7.4 A indisciplina na escola

Os casos de indisciplina na EBSRF quando comparados com a E.B 2’3 de Miragaia, são bem mais residuais, concentrando-se sobretudo no 2º ciclo, entre o 5º e o 6º ano, e muito mais raros no 9º e ensino secundário,

“(…) 5º e 6º ano, sim, claramente onde temos mais registo de indisciplina ao nível de saídas de sala de aula. No ensino secundário pode haver ali… Por exemplo, se me perguntares, 10º,11º ou 12º? 10º ano, sem dúvida, mas não são números significativos.” (Animador

Sociocultural, 31 anos)

“(…) aqui a escola Rodrigues de Freitas começa a sentir situações de indisciplina… E acontece muito numa turma em específico, que eu acompanho, e é outra das atividades que faço, que são as aulas de Educação para a Cidadania, consegue-se perceber conflitos entre alunos repetentes com os que não o são, (…)” (Animador Sociocultural, 31 anos)

“(…) numa turma de Miragaia de 20 alunos temos cerca de 18 identificados como problemáticos, (…)” (Animador Sociocultural, 31 anos)

Assim, Miragaia é onde o número de alunos identificados como problemáticos é maior, assim como o número de expulsões da sala de aula.

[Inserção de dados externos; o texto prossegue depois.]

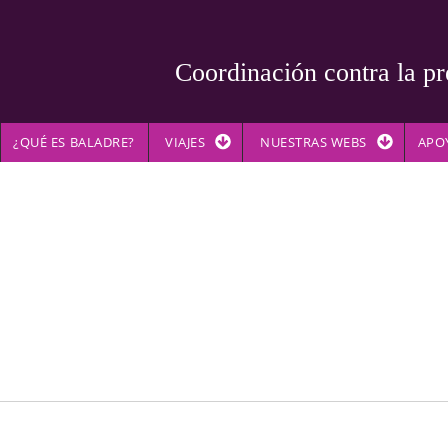
Coordinación contra la pr
¿QUÉ ES BALADRE?
VIAJES
NUESTRAS WEBS
APO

Na opinião do animador sociocultural, a própria definição de indisciplina pode variar consoante o contexto a que nos referimos, o que explica as diferenças existentes entre os alunos da EBSRF e os de Miragaia, e assim, a indisciplina num contexto normal é a,

“infração de pequenas regras de comportamento, o saber sentar, o levantar o braço

para pedir a vez para falar, digamos que têm interferência no bom funcionamento da sala de aula, nas regras de sala de aula…”. (Animador Sociocultural, 31 anos)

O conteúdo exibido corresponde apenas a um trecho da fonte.